Staphylococcus aureus functional amyloids catalyze degradation of β-lactam antibiotics

• Published in: Nature communications Vol. 14; no. 1; p. 8198
• Main Authors: Arad, Elad, Pedersen, Kasper B., Malka, Orit, Mambram Kunnath, Sisira, Golan, Nimrod, Aibinder, Polina, Schiøtt, Birgit, Rapaport, Hanna, Landau, Meytal, Jelinek, Raz
• Format: Journal Article
• Language: English
• Published: London Nature Publishing Group UK 11.12.2023; Nature Publishing Group; Nature Portfolio
• Subjects: 101/28; 101/58; 119/118; 147/143; 631/326/421; 631/326/46; 639/638/45/603; Amides; Antibiotic resistance; Antibiotics; Bacteria; Biofilms; Degradation; Drug resistance; Fibrils; Humanities and Social Sciences; Hydrolysis; Lysine; Molecular dynamics; multidisciplinary; Phenols; Science; Science (multidisciplinary); Staphylococcus aureus; β-Lactam antibiotics
• ISSN: 2041-1723; 2041-1723
• DOI: 10.1038/s41467-023-43624-1

Antibiotic resistance of bacteria is considered one of the most alarming developments in modern medicine.
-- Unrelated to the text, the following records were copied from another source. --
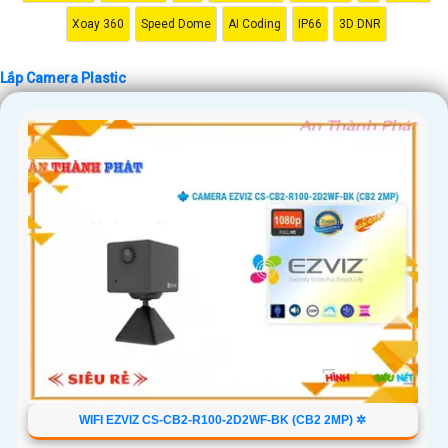
Xoay 360
Speed Dome
AI Coding
IP66
3D DNR
'
Lắp Camera Plastic
WIFI EZVIZ CS-CB2-R100-2D2WF-BK (CB2 2MP) ✲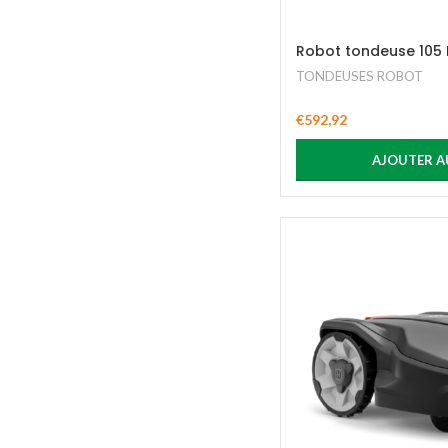
Robot tondeuse 10
TONDEUSES ROBOT
€
592,92
AJOUTER A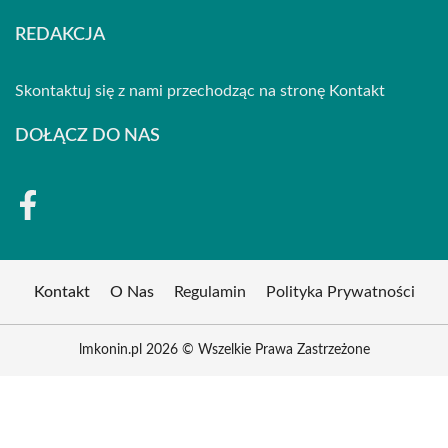
REDAKCJA
Skontaktuj się z nami przechodząc na stronę
Kontakt
DOŁĄCZ DO NAS
Kontakt
O Nas
Regulamin
Polityka Prywatności
lmkonin.pl 2026 © Wszelkie Prawa Zastrzeżone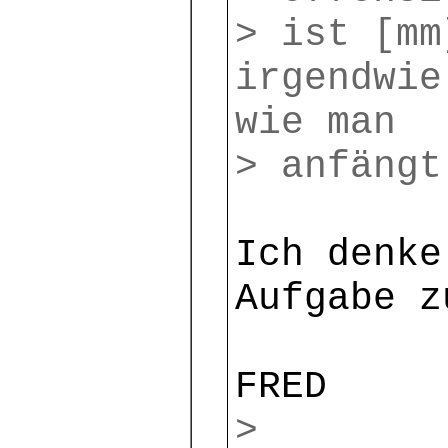
> ist [mm
irgendwie
wie man
> anfängt
Ich denke
Aufgabe z
FRED
>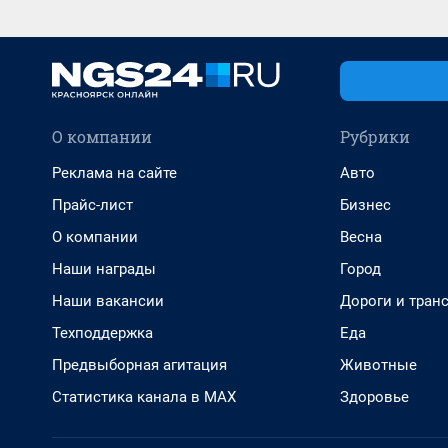
О компании
Рубрики
Реклама на сайте
Авто
Прайс-лист
Бизнес
О компании
Весна
Наши награды
Город
Наши вакансии
Дороги и тран
Техподдержка
Еда
Предвыборная агитация
Животные
Статистика канала в MAX
Здоровье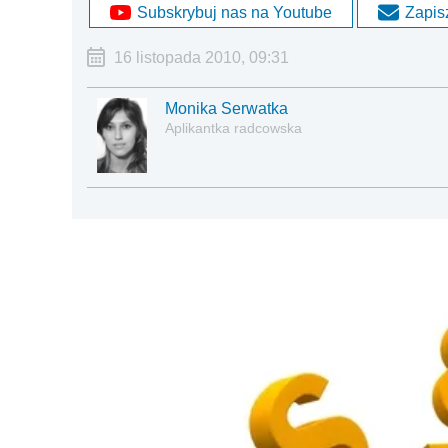
Subskrybuj nas na Youtube
Zapisz
16 listopada 2010, 09:31
Monika Serwatka
Aplikantka radcowska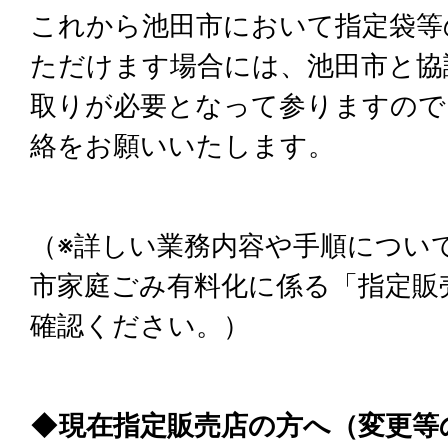
これから池田市において指定袋等
ただけます場合には、池田市と協
取りが必要となって参りますので
絡をお願いいたします。
（※詳しい業務内容や手順につい
市家庭ごみ有料化に係る「指定販
確認ください。）
◆現在指定販売店の方へ（変更等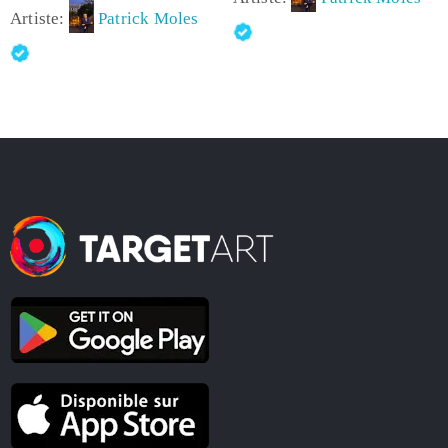
Artiste:
Patrick Moles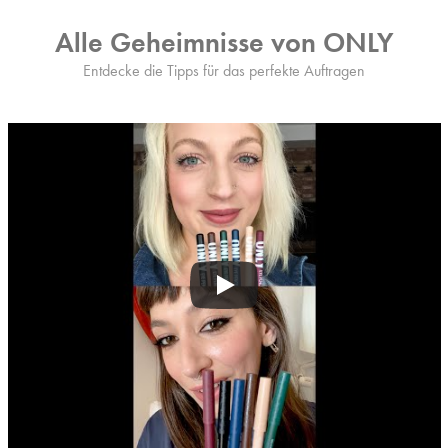
Alle Geheimnisse von ONLY
Entdecke die Tipps für das perfekte Auftragen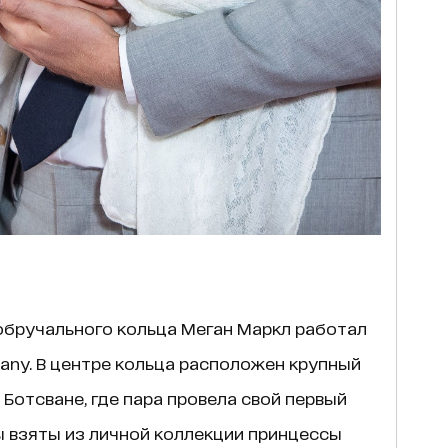
обручального кольца Меган Маркл работал
any. В центре кольца расположен крупный
Ботсване, где пара провела свой первый
ы взяты из личной коллекции принцессы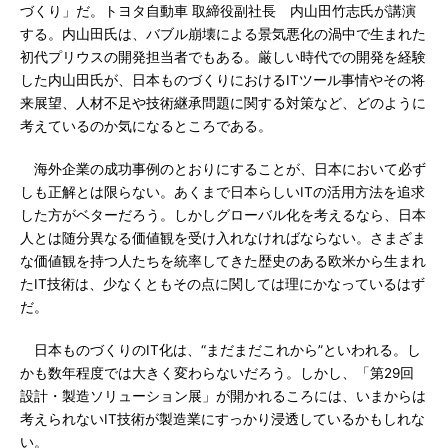
づくり」だ。トヨタ自動車 取締役副社長 内山田竹志氏が講演
する。内山田氏は、バブル崩壊による景気悪化の渦中で生まれた
初代プリウスの開発担当者でもある。厳しい時代での開発を経験
した内山田氏が、日本ものづくりにおけるITツール事情やその将
来展望、人材不足や技術継承問題に関する対策など、どのように
考えているのか気になるところである。
海外企業の成功事例のとおりにすることが、日本において必ず
しも正解とは限らない。あくまで日本らしいITの活用方法を追求
した方がベターだろう。しかしグローバル化を考えるなら、日本
人とは随分異なる価値観を受け入れなければならない。さまざま
な価値観を持つ人たちを統率してきた歴史のある欧米から生まれ
たIT技術は、少なくともその点に関しては理にかなっているはず
だ。
日本ものづくりのIT化は、“まだまだこれから”といわれる。し
かも数年程度では大きく変わらないだろう。しかし、「第29回
設計・製造ソリューション展」が開かれるころには、いまからは
考えられないIT技術が製造業にすっかり浸透しているかもしれな
い。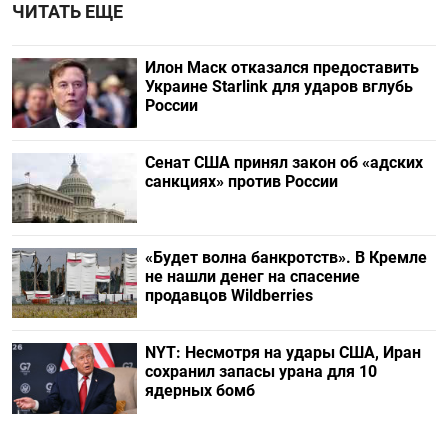
ЧИТАТЬ ЕЩЕ
Илон Маск отказался предоставить
Украине Starlink для ударов вглубь
России
Сенат США принял закон об «адских
санкциях» против России
«Будет волна банкротств». В Кремле
не нашли денег на спасение
продавцов Wildberries
NYT: Несмотря на удары США, Иран
сохранил запасы урана для 10
ядерных бомб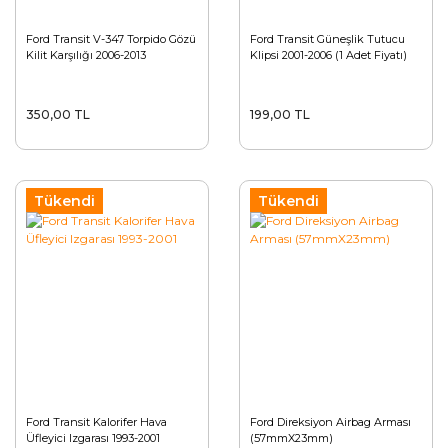
Ford Transit V-347 Torpido Gözü
Ford Transit Güneşlik Tutucu
Kilit Karşılığı 2006-2013
Klipsi 2001-2006 (1 Adet Fiyatı)
350,00 TL
199,00 TL
Tükendi
Tükendi
Ford Transit Kalorifer Hava
Ford Direksiyon Airbag Arması
Üfleyici Izgarası 1993-2001
(57mmX23mm)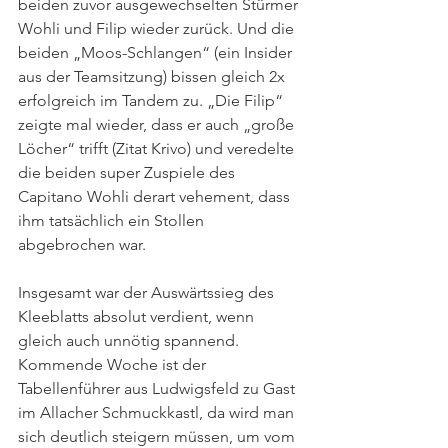
beiden zuvor ausgewechselten Stürmer 
Wohli und Filip wieder zurück. Und die 
beiden „Moos-Schlangen“ (ein Insider 
aus der Teamsitzung) bissen gleich 2x 
erfolgreich im Tandem zu. „Die Filip“ 
zeigte mal wieder, dass er auch „große 
Löcher“ trifft (Zitat Krivo) und veredelte 
die beiden super Zuspiele des 
Capitano Wohli derart vehement, dass 
ihm tatsächlich ein Stollen 
abgebrochen war. 
Insgesamt war der Auswärtssieg des 
Kleeblatts absolut verdient, wenn 
gleich auch unnötig spannend. 
Kommende Woche ist der 
Tabellenführer aus Ludwigsfeld zu Gast 
im Allacher Schmuckkastl, da wird man 
sich deutlich steigern müssen, um vom 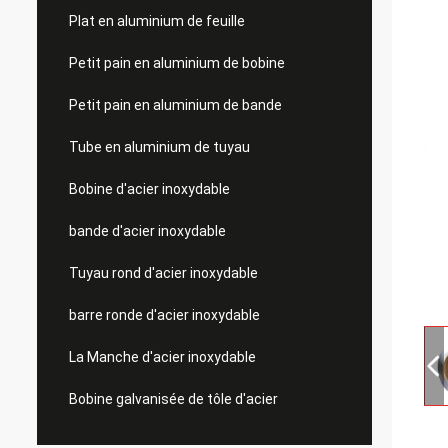
Plat en aluminium de feuille
Petit pain en aluminium de bobine
Petit pain en aluminium de bande
Tube en aluminium de tuyau
Bobine d'acier inoxydable
bande d'acier inoxydable
Tuyau rond d'acier inoxydable
barre ronde d'acier inoxydable
La Manche d'acier inoxydable
Bobine galvanisée de tôle d'acier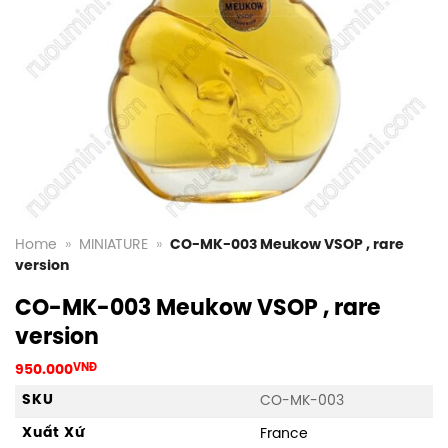
Home
»
MINIATURE
»
CO-MK-003 Meukow VSOP , rare
version
CO-MK-003 Meukow VSOP , rare
version
950.000
VNĐ
SKU
CO-MK-003
Xuất Xứ
France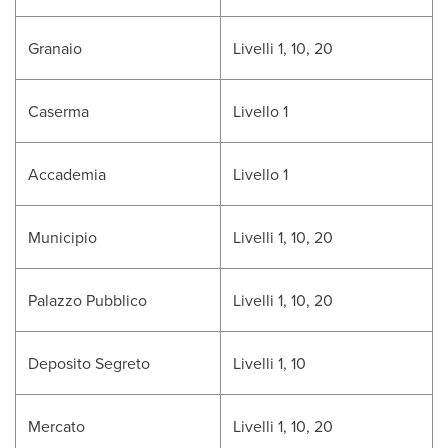
Granaio
Livelli 1, 10, 20
Caserma
Livello 1
Accademia
Livello 1
Municipio
Livelli 1, 10, 20
Palazzo Pubblico
Livelli 1, 10, 20
Deposito Segreto
Livelli 1, 10
Mercato
Livelli 1, 10, 20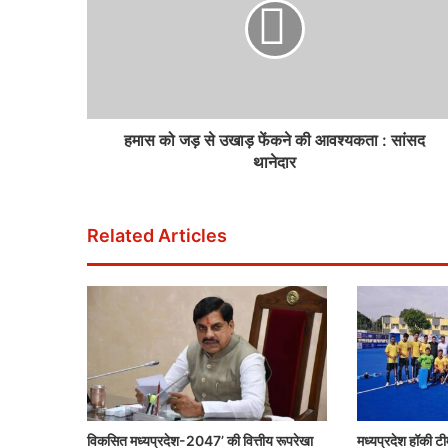
हमास को जड़ से उखाड़ फेंकने की आवश्यकता : सांसद
थानेदार
Related Articles
विकसित मध्यप्रदेश-2047’ की वित्तीय रूपरेखा
मध्यप्रदेश हॉकी ट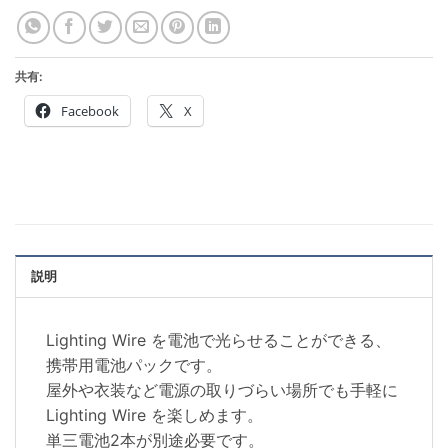
共有:
Facebook
X
説明
Lighting Wire を電池で光らせることができる、
携帯用電池パックです。
屋外や衣装など電源の取りづらい場所でも手軽に
Lighting Wire を楽しめます。
単三電池2本が別途必要です。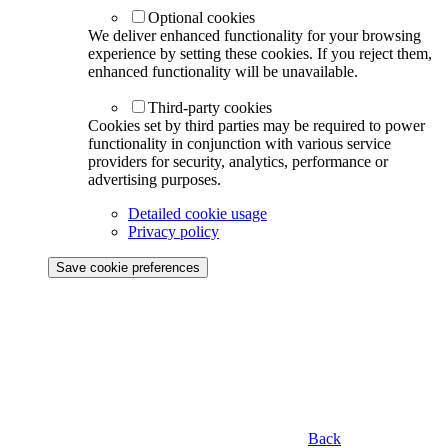
Optional cookies
We deliver enhanced functionality for your browsing
experience by setting these cookies. If you reject them,
enhanced functionality will be unavailable.
Third-party cookies
Cookies set by third parties may be required to power
functionality in conjunction with various service
providers for security, analytics, performance or
advertising purposes.
Detailed cookie usage
Privacy policy
Save cookie preferences
Back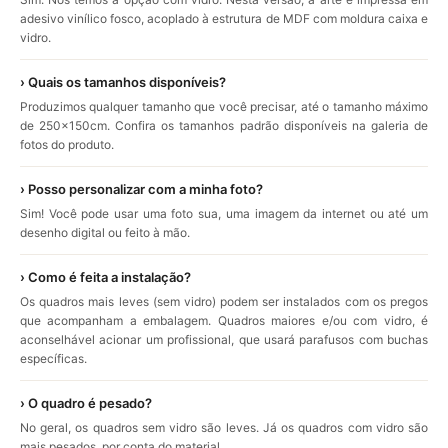
adesivo vinílico fosco, acoplado à estrutura de MDF com moldura caixa e
vidro.
› Quais os tamanhos disponíveis?
Produzimos qualquer tamanho que você precisar, até o tamanho máximo
de 250x150cm. Confira os tamanhos padrão disponíveis na galeria de
fotos do produto.
› Posso personalizar com a minha foto?
Sim! Você pode usar uma foto sua, uma imagem da internet ou até um
desenho digital ou feito à mão.
› Como é feita a instalação?
Os quadros mais leves (sem vidro) podem ser instalados com os pregos
que acompanham a embalagem. Quadros maiores e/ou com vidro, é
aconselhável acionar um profissional, que usará parafusos com buchas
específicas.
› O quadro é pesado?
No geral, os quadros sem vidro são leves. Já os quadros com vidro são
mais pesados, por conta do material.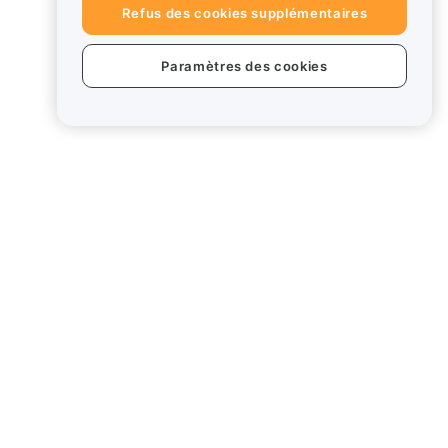
Refus des cookies supplémentaires
Paramètres des cookies
uits
Mentions légales
Politique en matière de
conflits d'intérêts
Résumé de la politique de
garde et d'administration
Card
Informations ESG
Crypto - Livres blancs des
actifs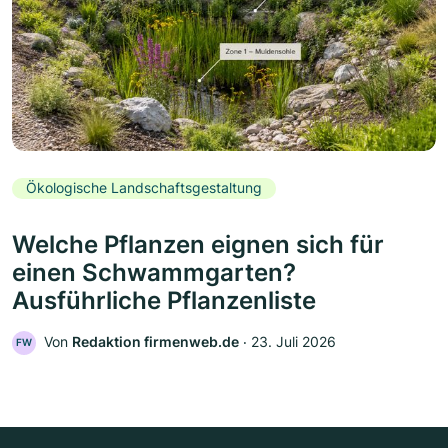
Ökologische Landschaftsgestaltung
Welche Pflanzen eignen sich für
einen Schwammgarten?
Ausführliche Pflanzenliste
Von
Redaktion firmenweb.de
‧
23. Juli 2026
FW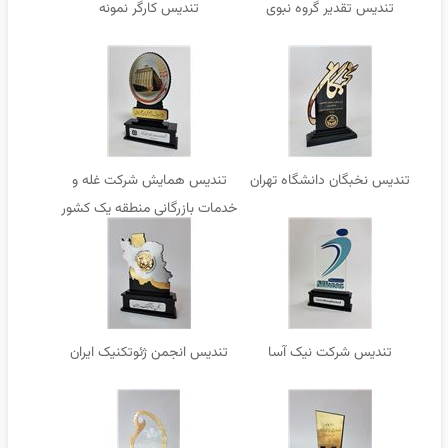
تندیس تقدیر گروه نبوی
تندیس کارگر نمونه
تندیس نخبگان دانشگاه تهران
تندیس همایش شرکت غله و
خدمات بازرگانی منطقه یک کشور
تندیس شرکت نیک آسا
تندیس انجمن ژئوتکنیک ایران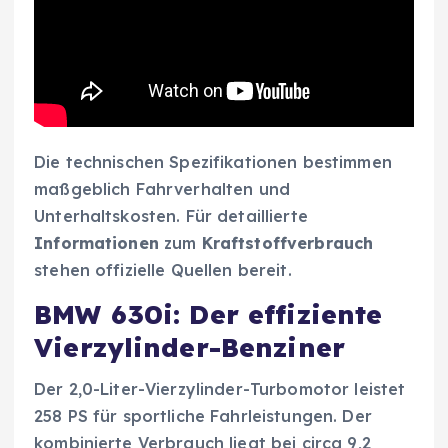
Die technischen Spezifikationen bestimmen
maßgeblich Fahrverhalten und
Unterhaltskosten. Für detaillierte
Informationen
zum
Kraftstoffverbrauch
stehen offizielle Quellen bereit.
BMW 630i: Der effiziente
Vierzylinder-Benziner
Der 2,0-Liter-Vierzylinder-Turbomotor leistet
258 PS für sportliche Fahrleistungen. Der
kombinierte Verbrauch liegt bei circa 9,2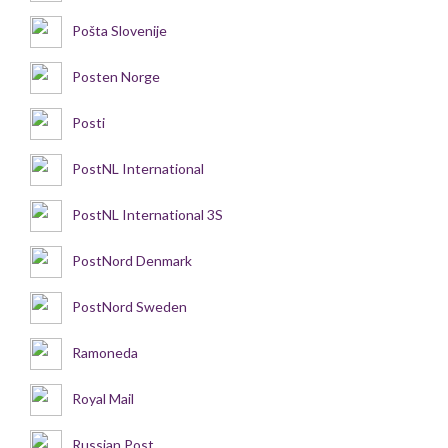
Pošta Slovenije
Posten Norge
Posti
PostNL International
PostNL International 3S
PostNord Denmark
PostNord Sweden
Ramoneda
Royal Mail
Russian Post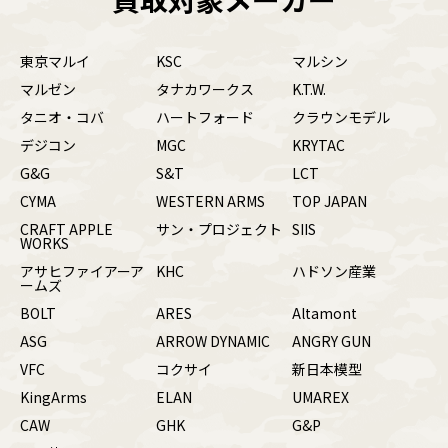
東京マルイ
KSC
マルシン
マルゼン
タナカワークス
K.T.W.
タニオ・コバ
ハートフォード
クラウンモデル
デジコン
MGC
KRYTAC
G&G
S&T
LCT
CYMA
WESTERN ARMS
TOP JAPAN
CRAFT APPLE
サン・プロジェクト
SIIS
WORKS
アサヒファイアーア
KHC
ハドソン産業
ームズ
BOLT
ARES
Altamont
ASG
ARROW DYNAMIC
ANGRY GUN
VFC
コクサイ
新日本模型
KingArms
ELAN
UMAREX
CAW
GHK
G&P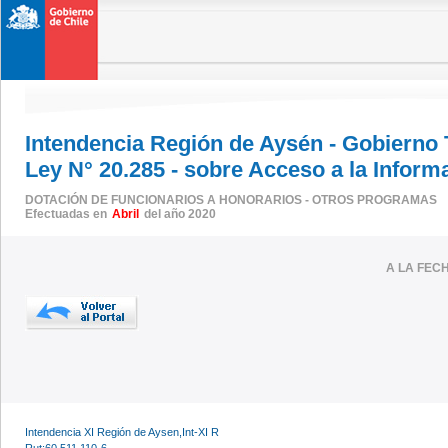
Intendencia Región de Aysén - Gobierno
Ley N° 20.285 - sobre Acceso a la Inform
DOTACIÓN DE FUNCIONARIOS A HONORARIOS - OTROS PROGRAMAS
Efectuadas en
Abril
del año 2020
A LA FEC
Intendencia XI Región de Aysen,Int-XI R
Rut:60.511.110-6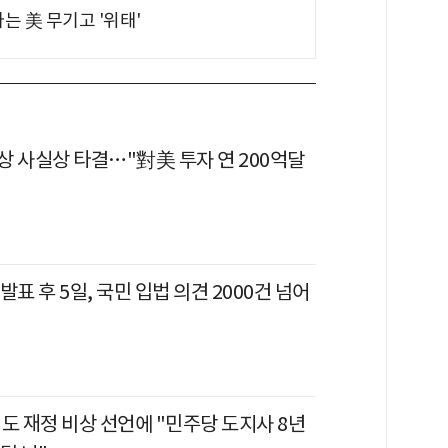
는 美 무기고 '위태'
상 사실상 타결…"對美 투자 연 200억달
발표 후 5일, 국민 입법 의견 2000건 넘어
도 재정 비상 선언에 "민주당 도지사 8년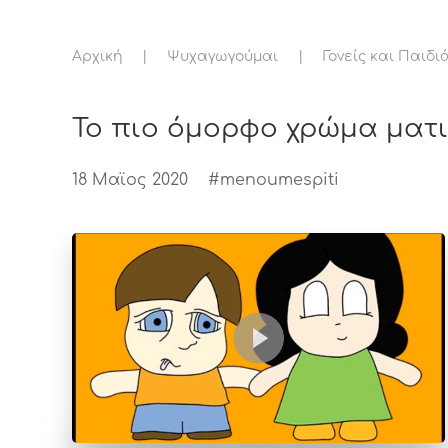
Αρχική
Ψυχαγωγούμαι
Γονείς και Παιδι
To πιο όμορφο χρώμα ματι
18 Μαϊος 2020
#menoumespiti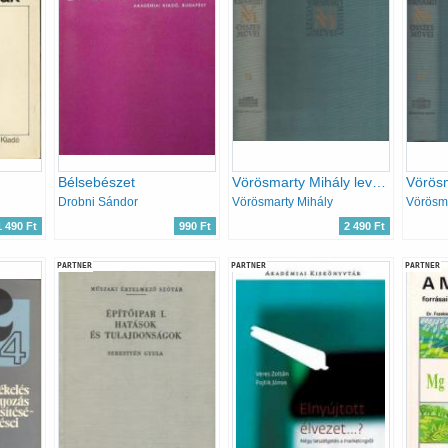
Bélsebészet
Vörösmarty Mihály levelezése (Vörösmarty M. összes művei 17.)
Drobni Sándor
Vörösmarty Mihály
Vörösma
1 490 Ft
990 Ft
2 490 Ft
PARTNER
PARTNER
PARTNER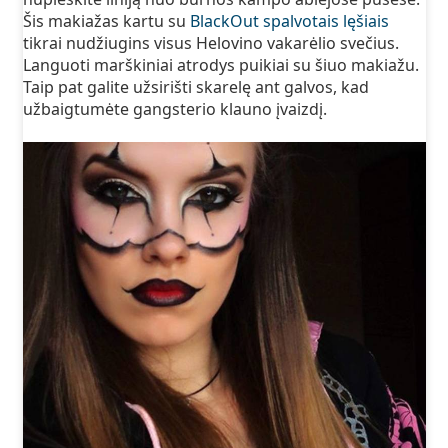
Šis makiažas kartu su
BlackOut spalvotais lęšiais
tikrai nudžiugins visus Helovino vakarėlio svečius.
Languoti marškiniai atrodys puikiai su šiuo makiažu.
Taip pat galite užsirišti skarelę ant galvos, kad
užbaigtumėte gangsterio klauno įvaizdį.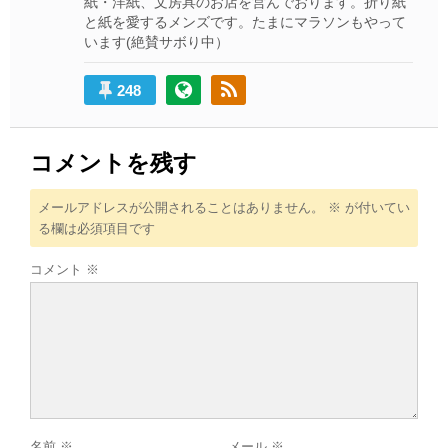
紙・洋紙、文房具のお店を営んでおります。折り紙
と紙を愛するメンズです。たまにマラソンもやって
います(絶賛サボり中）
248
コメントを残す
メールアドレスが公開されることはありません。
※
が付いてい
る欄は必須項目です
コメント
※
名前
※
メール
※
While varied pathways for bacteria acquiring antibiotic resistance have been identified, there still are open questions concerning the mechanisms underlying resistance. Here, we show that alpha phenol-soluble modulins (PSMαs), functional bacterial amyloids secreted by Staphylococcus aureus , catalyze hydrolysis of β-lactams, a prominent class of antibiotic compounds. Specifically, we show that PSMα2 and, particularly, PSMα3 catalyze hydrolysis of the amide-like bond of the four membered β-lactam ring of nitrocefin, an antibiotic β-lactam surrogate. Examination of the catalytic activities of several PSMα3 variants allowed mapping of the active sites on the amyloid fibrils’ surface, specifically underscoring the key roles of the cross-α fibril organization, and the combined electrostatic and nucleophilic functions of the lysine arrays. Molecular dynamics simulations further illuminate the structural features of β-lactam association upon the fibril surface. Complementary experimental data underscore the generality of the functional amyloid-mediated catalytic phenomenon, demonstrating hydrolysis of clinically employed β-lactams by PSMα3 fibrils, and illustrating antibiotic degradation in actual S. aureus biofilms and live bacteria environments. Overall, this study unveils functional amyloids as catalytic agents inducing degradation of β-lactam antibiotics, underlying possible antibiotic resistance mechanisms associated with bacterial biofilms. A number of mechanisms are known to mediate bacterial antibiotic resistance. Here, Arad et al show that amyloid fibrils produced by Staphylococcus aureus rapidly degrade common antibiotic molecules.